Successfully updating open standards used for protecting information and data is a necessary step for full adoption of and migration to quantum resistant cryptography. As Public or Open Standards Developing Organizations (SDOs) are often volunteer-driven, the pace at which such specifications evolve and get finalized depends on the degree of committed effort by the community. This document analyzes standards that would require the integration of post-quantum (PQ) algorithms or the mitigation these algorithms bring in order to mitigate the quantum computing risk to cryptography. These standards may seemingly have not officially started this work or are in its early stages. This document aims to provide their current status as of the time of this writing.
SSH
SSH is a widely used protocol developed in the IETF. The IETF has concluded all Working Groups (WG) focusing on SSH. Although it has come up multiple times, there is currently no intention to have a new SSH maintenance WG to bring PQ algorithms to SSH.
draft-kampanakis-curdle-ssh-pq-ke is the PQ SSH draft specification which introduces NIST’s KEM finalist, ML-KEM, to the SSH protocol for quantum-resistant hybrid key exchanges. This draft was interoperability tested in NIST’s NCCOE PQ Migration effort between different participating entities. It is already supported in open-source OQS OpenSSH and WolfSSH, and in SFTP file transfers in AWS Transfer Family. draft-josefsson-ntruprime-ssh is another draft specification which introduces Streamlined NTRU Prime, a quantum-resistant KEM in NIST’s Project. Streamlined NTRU Prime was eliminated in NIST’s 3rd round.

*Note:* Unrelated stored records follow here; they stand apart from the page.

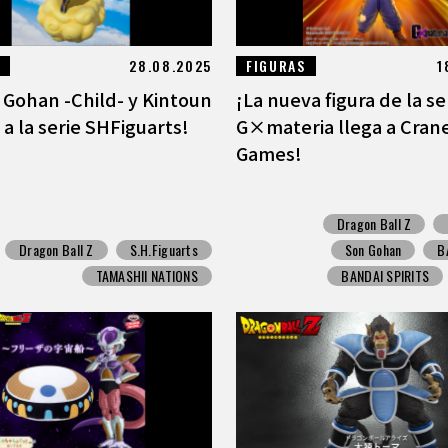
28.08.2025
FIGURAS
1
 Gohan -Child- y Kintoun
¡La nueva figura de la se
a la serie SHFiguarts!
G×materia llega a Cran
Games!
Dragon Ball Z
Dragon Ball Z
S.H.Figuarts
Son Gohan
B
TAMASHII NATIONS
BANDAI SPIRITS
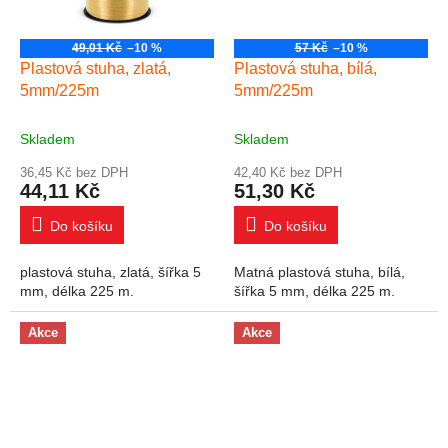
49,01 Kč
–10 %
57 Kč
–10 %
Plastová stuha, zlatá,
Plastová stuha, bílá,
5mm/225m
5mm/225m
Skladem
Skladem
36,45 Kč bez DPH
42,40 Kč bez DPH
44,11 Kč
51,30 Kč
Do košíku
Do košíku
plastová stuha, zlatá, šířka 5
Matná plastová stuha, bílá,
mm, délka 225 m.
šířka 5 mm, délka 225 m.
Akce
Akce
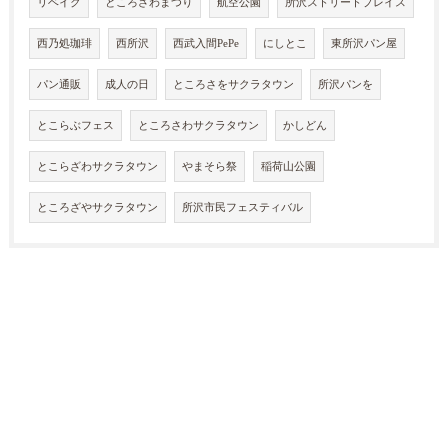
リベイク
ところざわまつり
航空公園
所沢ストリートプレイス
西乃処珈琲
西所沢
西武入間PePe
にしとこ
東所沢パン屋
パン通販
成人の日
ところさをサクラタウン
所沢パンを
とこらぶフェス
ところさわサクラタウン
かしどん
とこらざわサクラタウン
やまそら祭
稲荷山公園
ところざやサクラタウン
所沢市民フェスティバル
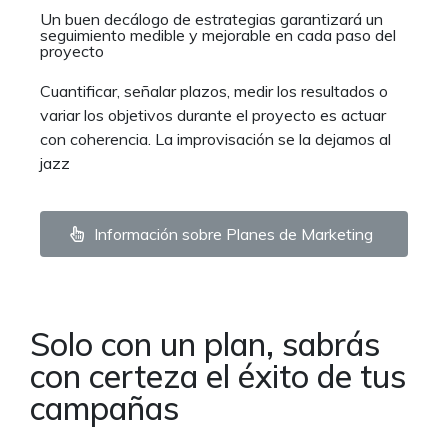
Un buen decálogo de estrategias garantizará un
seguimiento medible y mejorable en cada paso del
proyecto
Cuantificar, señalar plazos, medir los resultados o
variar los objetivos durante el proyecto es actuar
con coherencia. La improvisación se la dejamos al
jazz
Información sobre Planes de Marketing
Solo con un plan, sabrás
con certeza el éxito de tus
campañas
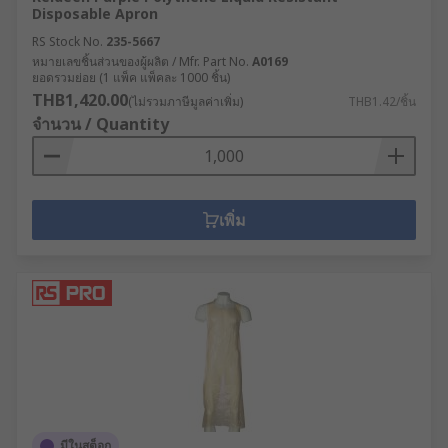
Disposable Apron
RS Stock No.
235-5667
หมายเลขชิ้นส่วนของผู้ผลิต / Mfr. Part No.
A0169
ยอดรวมย่อย (1 แพ็ค แพ็คละ 1000 ชิ้น)
THB1,420.00
(ไม่รวมภาษีมูลค่าเพิ่ม)
THB1.42/ชิ้น
จำนวน / Quantity
เพิ่ม
มีในสต็อก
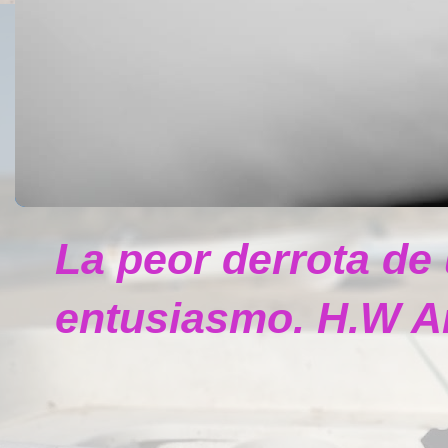
La peor derrota de
entusiasmo. H.W A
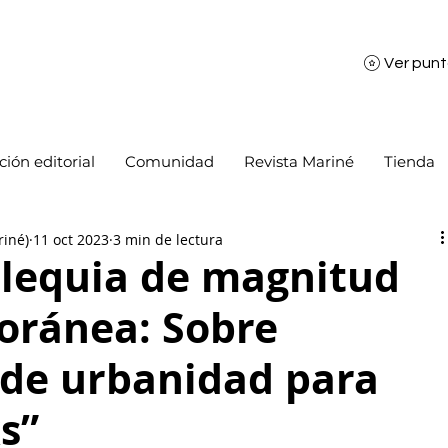
Ver pun
ión editorial
Comunidad
Revista Mariné
Tienda
riné)
11 oct 2023
3 min de lectura
lequia de magnitud
ránea: Sobre
de urbanidad para
s”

Currently there is no path for any SSH draft specification to be ratified in the IETF. Fortunately, the IANA Registry which maintains identifiers for SSH now allows for Expert Review codepoint assignments. This means that any stable specification can be reviewed by the proper experts in the IETF and be assigned identifiers for use in the protocol. The sntrup761x25519-sha512 codepoint was assigned for SSH with draft-josefsson-ntruprime-ssh-02 as the stable specification. After ML-KEM is finalized (FIPS 203), draft-kampanakis-curdle-ssh-pq-ke will serve as the stable specification to request and get assigned codepoints for the ML-KEM hybrid key exchange methods in SSH. OpenSSH, wolfSSH, and AWS’ SSH have indicated intent to implement PQ-hybrid key exchange following draft-kampanakis-curdle-ssh-pq-ke with ML-KEM and leverage the IANA algorithm identifiers assigned by IETF Expert Review.
MACsec
MACsec is a protocol used for Layer 2 Network Encryption. It was specified in the IEEE 802.1AE standard. MACsec uses the MKA protocol to distribute or establish keys between two parties and then uses these keys to symmetrically encrypt traffic. The symmetric keys can be derived from a pre-shared secret or from EAP-TLS which establishes a main secret. Two publications [1] [2] have investigated how MACsec can become quantum-resistant by leveraging quantum-resistant EAP-TLS or pre-shared secrets with enough entropy. IEEE confirmed the above assessment and verified that quantum-resistant EAP-TLS would make MACsec quantum-resistant. Post-quantum key exchanges in TLS 1.3 are being standardized in the IETF [3]. Thus, using quantum-resistant TLS 1.3 for EAP-TLS authentication in MACsec would address the quantum resistance requirement.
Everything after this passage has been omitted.